Now let’s see what kind of screen will be displayed to the accessing user when this session policy is enabled.
First, the following screen will be displayed for the accessing user, indicating that the access is being monitored.
By displaying such warnings, you can be aware that external users will handle the information more carefully.
After this, the user will access the SharePoint site and browse the file, but when trying to download the file, the download is blocked as shown in the screen below, and the file can be saved to its own terminal. lose.
By doing this, you can only allow external users to view the file, so you can safely share information with the outside world.
Lastly, regarding the leakage of files from the USB device, we will also use the WIP explained in the measures against information leakage from Shadow IT. You will be able to use WIP policies to enforce encryption when writing corporate data to USB devices.

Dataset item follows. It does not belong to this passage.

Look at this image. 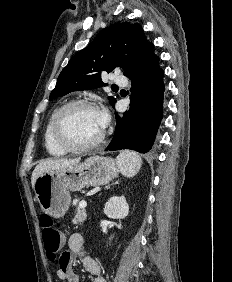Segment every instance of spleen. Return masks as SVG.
<instances>
[{"instance_id": "spleen-1", "label": "spleen", "mask_w": 232, "mask_h": 282, "mask_svg": "<svg viewBox=\"0 0 232 282\" xmlns=\"http://www.w3.org/2000/svg\"><path fill=\"white\" fill-rule=\"evenodd\" d=\"M116 163L124 176L132 177L140 170L142 159L135 152L123 151L117 156Z\"/></svg>"}]
</instances>
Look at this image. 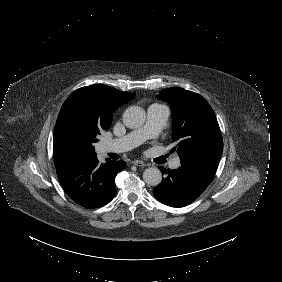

The screen below shows the corporate data from the “Azure Active Directory Rights Management” (Azure RMS) template (this time “confidential” is registered) to the specific policy when writing to the USB device in the WIP policy. It is a screen that can protect.
Finally, we have summarized the relationship between the products related to the measures introduced this time and the subtleties of information, so we would appreciate it if you could refer to it.
This concludes the introduction of methods to prevent information leakage even when encryption is difficult, centering on labels (although the last USB device will be encrypted). It has been decided that this idea of labels will continue to be expanded under the name “integrated labels” centered on Office files.
Most recently, support for macOS, Mobile Office, and native support for Office apps and web browsers will make it possible to use protected files and labels without installing an AIP client. I think the range will continue to expand. If I have the opportunity, I would like to introduce how the “integrated label” enhances the protection of corporate information.